Close background apps and processes. Use the Task Manager to find out which apps are the selfish ones hogging your system. It’s as simple as right-clicking on the task bar and selecting “Task Manager”. Then proceed to the “Processes” tab and you’ll see which apps are using up that precious memory. Right click on the offending app and select “End task”.
Also close any open tabs in your browser. That website of cute cat videos doesn’t need to be open 24/7. The more tabs that are open, the more resources your web browser will usually use and the faster your fan will spin to counteract a computer that’s getting hot and bothered. So, close those unnecessary tabs (you may want to bookmark them first for easy finding later).

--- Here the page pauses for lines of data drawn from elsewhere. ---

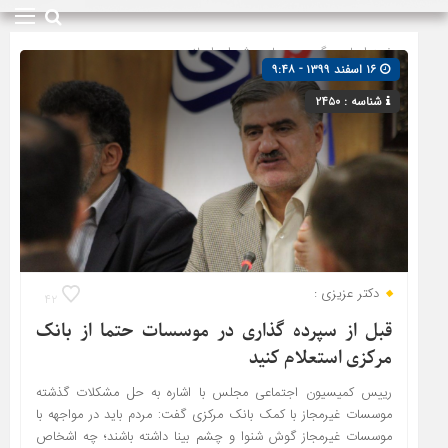
صفحه اصلی
» گروه »
مجلس شورای اسلامی
۱۶ اسفند ۱۳۹۹ - ۹:۴۸
شناسه : ۲۴۵۰
دکتر عزیزی :
۴۲
قبل از سپرده گذاری در موسسات حتما از بانک
مرکزی استعلام کنید
رییس کمیسیون اجتماعی مجلس با اشاره به حل مشکلات گذشته
موسسات غیرمجاز با کمک بانک مرکزی گفت: مردم باید در مواجهه با
موسسات غیرمجاز گوش شنوا و چشم بینا داشته باشند؛ چه اشخاص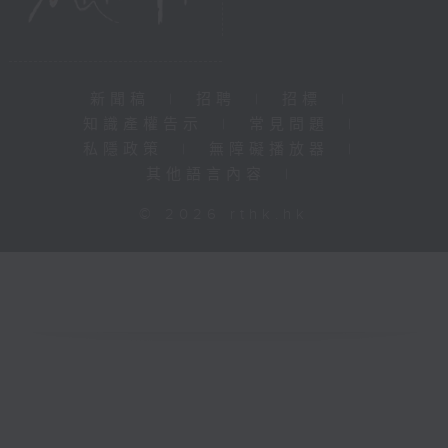
新聞稿
|
招聘
|
招標
|
知識產權告示
|
常見問題
|
私隱政策
|
無障礙播放器
|
其他語言內容
|
© 2026 rthk.hk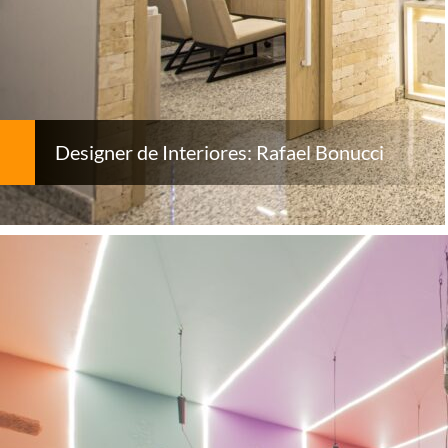
Designer de Interiores: Rafael Bonucci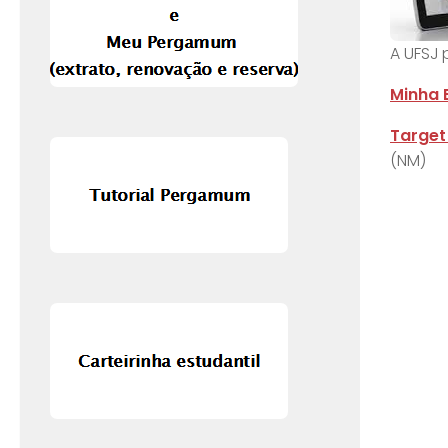
A UFSJ 
Minha 
Targe
(NM)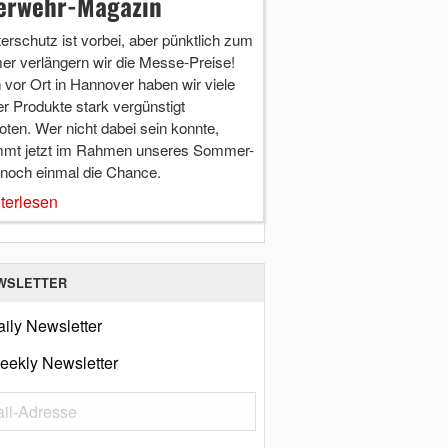
erwehr-Magazin
terschutz ist vorbei, aber pünktlich zum
r verlängern wir die Messe-Preise!
vor Ort in Hannover haben wir viele
r Produkte stark vergünstigt
ten. Wer nicht dabei sein konnte,
mt jetzt im Rahmen unseres Sommer-
 noch einmal die Chance.
terlesen
WSLETTER
ily Newsletter
eekly Newsletter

Do a malware scan. Did you know that some types of malware can eat through your PC’s resources and cause overheating? A virus scan will help tell you if your system is infected and who the culprit is. Avira Free Security is a great option—the quick smart scan checks for online security, online privacy, and performance issues.

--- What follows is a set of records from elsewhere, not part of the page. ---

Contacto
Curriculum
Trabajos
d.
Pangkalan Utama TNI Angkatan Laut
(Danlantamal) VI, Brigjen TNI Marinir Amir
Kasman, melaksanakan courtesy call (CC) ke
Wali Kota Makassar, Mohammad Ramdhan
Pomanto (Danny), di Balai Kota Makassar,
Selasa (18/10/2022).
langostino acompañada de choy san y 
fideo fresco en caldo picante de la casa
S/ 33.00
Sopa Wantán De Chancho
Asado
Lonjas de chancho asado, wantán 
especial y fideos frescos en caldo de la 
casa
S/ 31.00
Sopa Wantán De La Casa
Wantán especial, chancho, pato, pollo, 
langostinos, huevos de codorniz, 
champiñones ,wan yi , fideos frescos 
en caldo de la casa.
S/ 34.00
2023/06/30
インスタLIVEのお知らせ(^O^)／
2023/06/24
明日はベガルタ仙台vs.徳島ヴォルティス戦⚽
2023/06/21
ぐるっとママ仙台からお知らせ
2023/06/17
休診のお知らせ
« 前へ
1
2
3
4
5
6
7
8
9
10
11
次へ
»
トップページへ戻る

Make sure all software and drivers are up to date. Older operating systems are often poorly optimized for gaming and other high-intensity tasks. Outdated software tends to be buggy and can have a bigger energy impact than the latest versions. It may also contain security loopholes that malware likes to slip through. Consider Avira Software Updater to help ensure that updates are clean and secure—and you won’t need to get pesky update reminders! (Hint: It’s also included in Avira Free Security Suite so you really do get a lot of bang for your buck…oh, actually it’s free).
Check your “patient” is breathing! Everyone needs space to breathe, and your devices are no different. It’s essential to increase air flow around your computer or laptop vents. Get rid of that clutter surrounding your desktop computer and keep it on a smooth, flat surface. Even a laptop is happiest on a desk or table and should never be left outdoors in the sun for extended periods! If it’s on your lap, consider a laptop cooling platform, which has a built-in fan to blow cool air up. (And heaven forbid, please never put your laptop in its case while it’s still awake!). Also, routinely shut down your devices. We all sometimes need a break to cool our heads.

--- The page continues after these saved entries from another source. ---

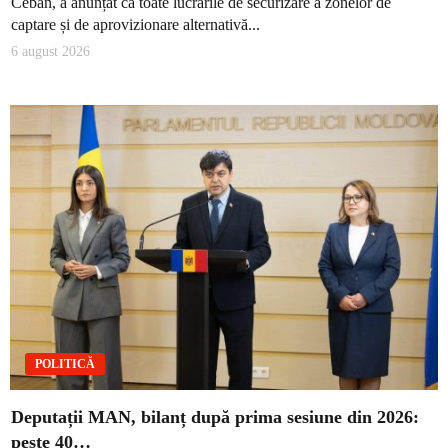
Ceban, a anunțat că toate lucrările de securizare a zonelor de
captare și de aprovizionare alternativă...
6 august 2026
POLITICĂ
Deputații MAN, bilanț după prima sesiune din 2026:
peste 40…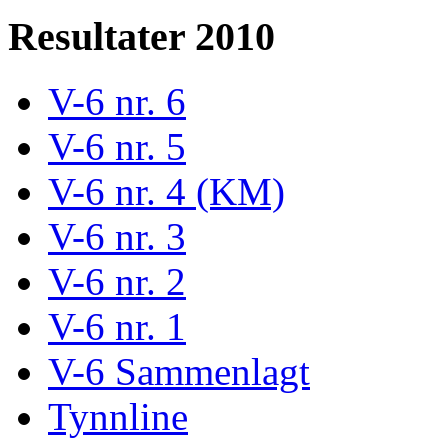
Resultater 2010
V-6 nr. 6
V-6 nr. 5
V-6 nr. 4 (KM)
V-6 nr. 3
V-6 nr. 2
V-6 nr. 1
V-6 Sammenlagt
Tynnline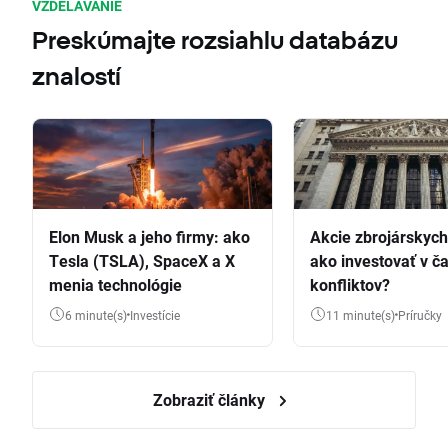
VZDELÁVANIE
Preskúmajte rozsiahlu databázu
znalostí
Elon Musk a jeho firmy: ako
Akcie zbrojárskych 
Tesla (TSLA), SpaceX a X
ako investovať v č
menia technológie
konfliktov?
6 minute(s)
Investície
11 minute(s)
Príručky
Zobraziť články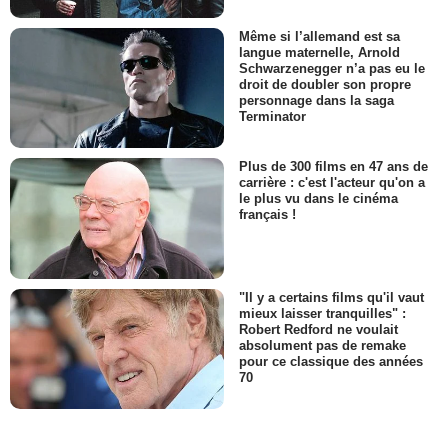
Même si l’allemand est sa
langue maternelle, Arnold
Schwarzenegger n’a pas eu le
droit de doubler son propre
personnage dans la saga
Terminator
Plus de 300 films en 47 ans de
carrière : c'est l'acteur qu'on a
le plus vu dans le cinéma
français !
"Il y a certains films qu'il vaut
mieux laisser tranquilles" :
Robert Redford ne voulait
absolument pas de remake
pour ce classique des années
70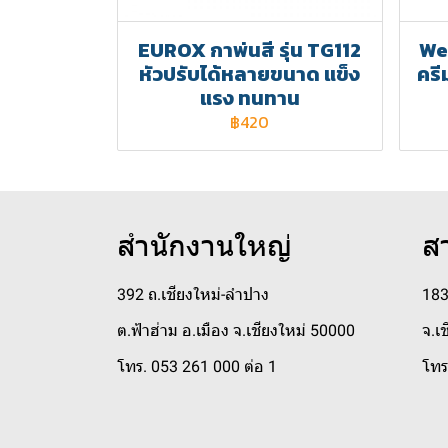
EUROX กาพ่นสี รุ่น TG112
Web
หัวปรับได้หลายขนาด แข็ง
ครี
แรง ทนทาน
฿420
สำนักงานใหญ่
ส
392 ถ.เชียงใหม่-ลำปาง
183
ต.ฟ้าฮ่าม อ.เมือง จ.เชียงใหม่ 50000
จ.เ
โทร. 053 261 000 ต่อ 1
โทร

Remove dust in ports and vents. Keep your computer or laptop as dust-free as you wish your home was. A computer fan consistently getting louder may be a sign that it’s weighed down with dust and debris. Here’s a tip…use compressed air (the kind you buy in a can) to spritz ports and vents. Spray at an angle towards your computer’s vents. That way you’ll blow dust away from your machine, and not back inside it. If you’re on a roll and brave enough, open your computer to directly clean your CPU fan with compressed air and a microfiber cloth. And don’t miss other grubby fans that may be lurking in your desktop, such as RAM or GPU fans. The power supply fan may need a clean too but… put down that screwdriver! Don’t open the power unit supply as this can be dangerous!
As a last resort: Replace that noisy fan. Now, if you’ve tried all the above and your computer or laptop fan is still running loudly, it may be time to replace it. Consider getting an expert if you’re uncertain (especially if you didn’t have your hand up when we asked about CPU and GPU). If it’s your power supply fan that isn’t working, you’ll need to replace the entire power supply unit. You could also take the opportunity to upgrade to a more powerful power supply and give your system a cooling boost!
Like humans, all computers slow down over time and won’t execute tasks as smoothly. But if your computer or laptop fan suddenly becomes louder for extended periods of time, act quickly to find out why. “Stay cool” should be a mantra for your computer, whether it’s a high-powered gaming machine or “just” an office PC. And it’s probably pretty good advice for users too.